[DESCRIPTION OF THE TASK]
Although the entries contain pictures, only their text goes into the copy, set down exactly.

[MATERIALS PROVIDED]
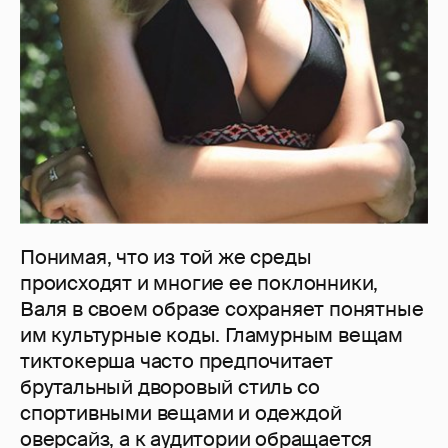
Понимая, что из той же среды
происходят и многие ее поклонники,
Валя в своем образе сохраняет понятные
им культурные коды. Гламурным вещам
тиктокерша часто предпочитает
брутальный дворовый стиль со
спортивными вещами и одеждой
оверсайз, а к аудитории обращается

[YOUR SOLUTION]
Понимая, что из той же среды
происходят и многие ее поклонники,
Валя в своем образе сохраняет понятные
им культурные коды. Гламурным вещам
тиктокерша часто предпочитает
брутальный дворовый стиль со
спортивными вещами и одеждой
оверсайз, а к аудитории обращается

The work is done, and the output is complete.